How SSD power faults scramble your data

How SSD power faults scramble your data

Summary: Flash SSDs are non-volatile, so what could go wrong when power fails? A great deal, even on high-end 'enterprise' SSDs.

SHARE:

We've got over 50 years of experience with spinning disks in all kinds of conditions, ranging from notebooks to massive big iron arrays. SSDs, not so much. And boy, do we have a lot to learn.

Despite billions of dollars spent on backup power batteries and generators, power failures at major datacenters are not uncommon — just ask Netflix — so this is a real issue. Given proprietary Flash Translation Layers (FTL), there's no easy way to understand SSD behavior without testing.

In Understanding the Robustness of SSDs under Power Fault (PDF), researchers Mai Zheng and Feng Qin of Ohio State and Mark Lillibridge and Joseph Tucek of HP Labs look at how power faults affect flash-based SSDs. Short answer: It's not pretty.

The research

The team developed hardware to inject power faults and software to stress devices and check post-fault consistency. These were used to check 15 different SSDs and two hard drives.

The authors looked for several types of errors, including bit corruption, shorn writes, metadata corruption, and dead (bricked) devices.
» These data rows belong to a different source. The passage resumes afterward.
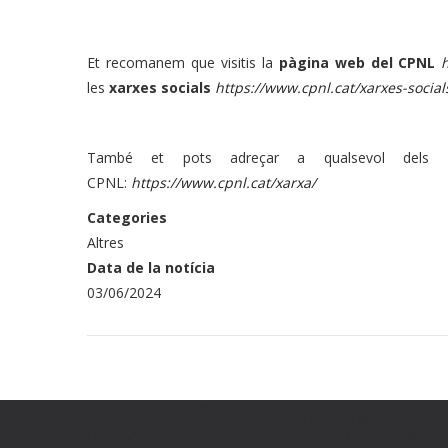
Et recomanem que visitis la
pàgina web
del CPNL
les
xarxes socials
https://www.cpnl.cat/xarxes-social
També et pots adreçar a qualsevol dels 22 
CPNL:
https://www.cpnl.cat/xarxa/
Categories
Altres
Data de la notícia
03/06/2024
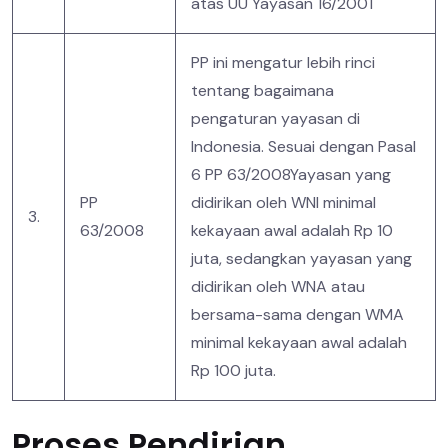
atas UU Yayasan 16/2001
PP ini mengatur lebih rinci
tentang bagaimana
pengaturan yayasan di
Indonesia. Sesuai dengan Pasal
6 PP 63/2008Yayasan yang
PP
didirikan oleh WNI minimal
3.
63/2008
kekayaan awal adalah Rp 10
juta, sedangkan yayasan yang
didirikan oleh WNA atau
bersama-sama dengan WMA
minimal kekayaan awal adalah
Rp 100 juta.
Proses Pendirian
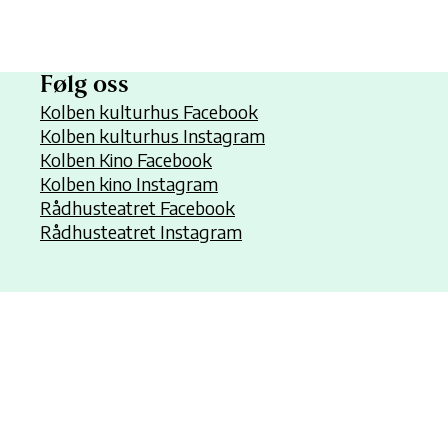
Følg oss
Kolben kulturhus Facebook
Kolben kulturhus Instagram
Kolben Kino Facebook
Kolben kino Instagram
Rådhusteatret Facebook
Rådhusteatret Instagram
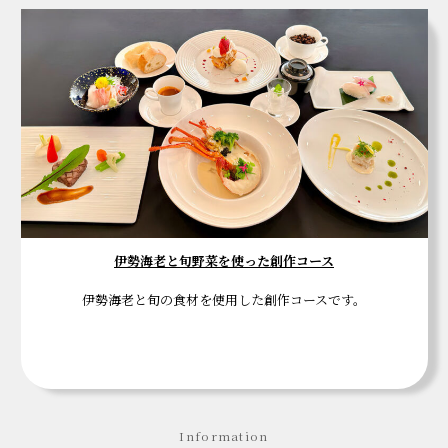
伊勢海老と旬野菜を使った創作コース
伊勢海老と旬の食材を使用した創作コースです。
Information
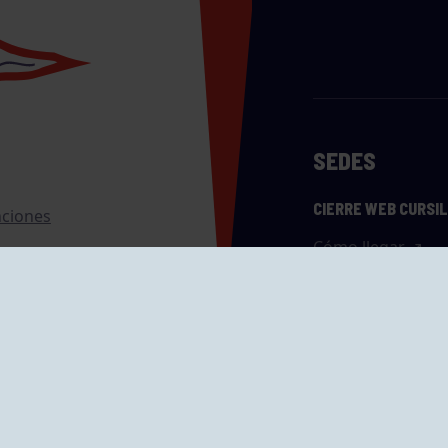
SEDES
CIERRE WEB CURSI
nciones
Cómo llegar
eo
caciones
ras
GRUPÍN «PLAYA»
ontrol Accesos
Calle Emilio Tuya, 
33202 Gijón, Astu
Cómo llegar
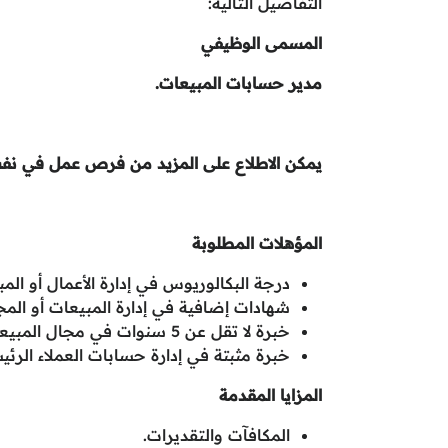
التفاصيل التالية:
المسمى الوظيفي
مدير حسابات المبيعات.
يمكن الاطلاع على المزيد من فرص عمل في ن
المؤهلات المطلوبة
درجة البكالوريوس في إدارة الأعمال أو ال
شهادات إضافية في إدارة المبيعات أو المج
خبرة لا تقل عن 5 سنوات في مجال المبيعات أو إدارة الحسابات.
خبرة مثبتة في إدارة حسابات العملاء الرئ
المزايا المقدمة
المكافآت والتقديرات.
Write data was configured to enable detection of these and other errors.

Three workloads — concurrent random writes, concurrent sequential writes, and single-threaded sequential writes — maximized the SSD's internal workloads. SSDs have several background tasks, such as garbage collection, running constantly to keep the SSD ready and organized.

Tested SSDs

15 different SSDs — 10 different models from five vendors — were tested. Prices ranged from 63¢/GB to $6.50/GB using both MLC and SLC flash. Two hard drives, one low end and one high end, were also tested.
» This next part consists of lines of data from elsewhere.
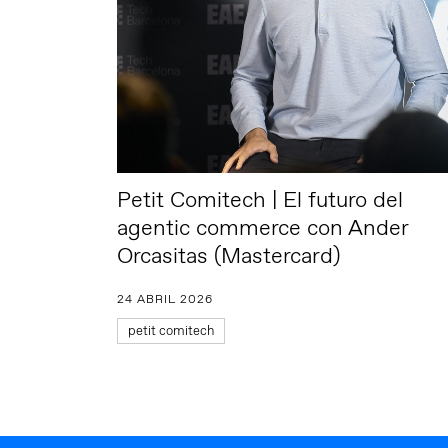
Petit Comitech | El futuro del
agentic commerce con Ander
Orcasitas (Mastercard)
24 ABRIL 2026
petit comitech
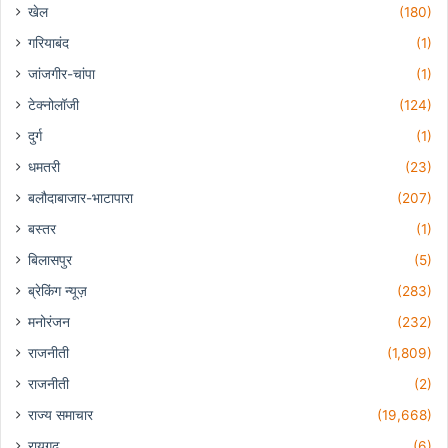
खेल
(180)
गरियाबंद
(1)
जांजगीर-चांपा
(1)
टेक्नोलॉजी
(124)
दुर्ग
(1)
धमतरी
(23)
बलौदाबाजार-भाटापारा
(207)
बस्तर
(1)
बिलासपुर
(5)
ब्रेकिंग न्यूज़
(283)
मनोरंजन
(232)
राजनीती
(1,809)
राजनीती
(2)
राज्य समाचार
(19,668)
रायगढ़
(6)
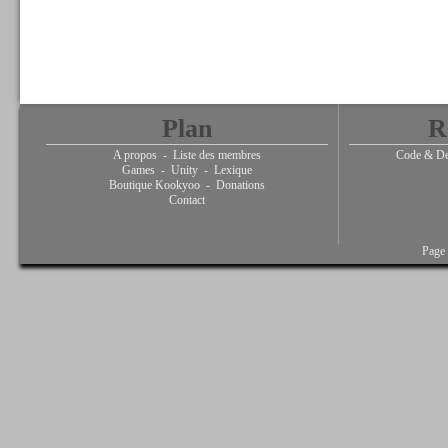
Plan
R
A propos
-
Liste des membres
Code & De
Games
-
Unity
-
Lexique
Boutique Kookyoo
-
Donations
Contact
Page 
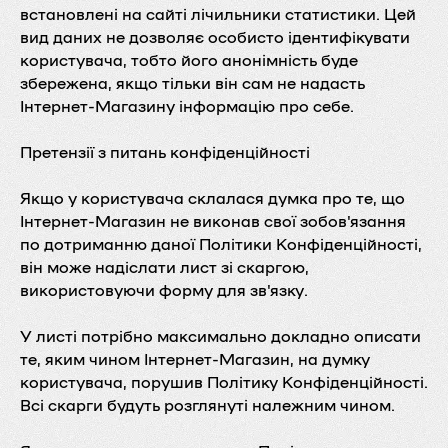
встановлені на сайті лічильники статистики. Цей
вид даних не дозволяє особисто ідентифікувати
користувача, тобто його анонімність буде
збережена, якщо тільки він сам не надасть
Інтернет-Магазину інформацію про себе.
Претензії з питань конфіденційності
Якщо у користувача склалася думка про те, що
Інтернет-Магазин не виконав свої зобов'язання
по дотриманню даної Політики Конфіденційності,
він може надіслати лист зі скаргою,
використовуючи форму для зв'язку.
У листі потрібно максимально докладно описати
те, яким чином Інтернет-Магазин, на думку
користувача, порушив Політику Конфіденційності.
Всі скарги будуть розглянуті належним чином.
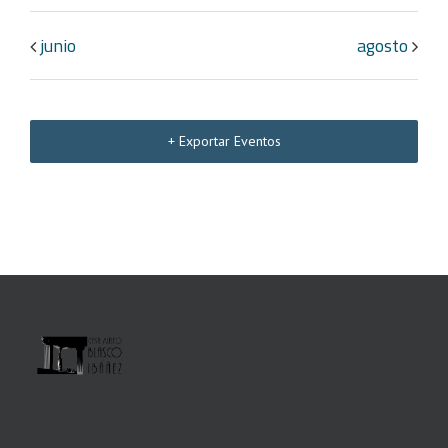
junio
agosto
+ Exportar Eventos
Vendor names were not revealed.

Results

The good news: Of six expected failures, only five were observed; and two of the devices behaved as expected. The bad news: 13 of the devices had poor failure behavior.

Every failed device lost some amount of data or became massively corrupted under power faults.

Bit corruption hit three devices; three had shorn writes; eight had serializability errors; one device lost one third of its data; and one SSD bricked. The low-end hard drive had some unserializable writes, while the high-end drive had no power fault failures.

The two SSDs that had no failures? Both were MLC 2012 model years with a mid-range — $1.17/GB — price.

The Storage Bits take

Because it is persistent, storage is the hardest part of IT infrastructure. There are myriad ways data gets scrambled.

This paper reminds us that SSDs are very new technology, with idiosyncrasies still being engineered around. We're still five years away from the average enterprise SSD being as reliable as the average enterprise hard drive is today.

Home and small office SSD users would be wise to have a battery backup on critical servers and desktops. Notebooks, of course, already have a battery backup.

Comments welcome, as always. The paper was presented at FAST 13. Have you seen any power-related SSD problems?

Topics: Storage, Data Centers, Emerging Tech, Hardware, Outage, Disaster Recovery

Kick off your day with ZDNet's daily email newsletter. It's the freshest tech news and opinion, served hot. Get it.

Talkback

23 comments
Log in or register to join the discussion
  • I have not seen any problems, ...

    but then I am still using spinning disks. ;-)

    Thanks for the heads up. I will put off any SSD upgrades a bit longer. I still run notebooks on mains power with no battery fairly often.
    D.T.Long
  • Having written NVM device drivers for safe applications...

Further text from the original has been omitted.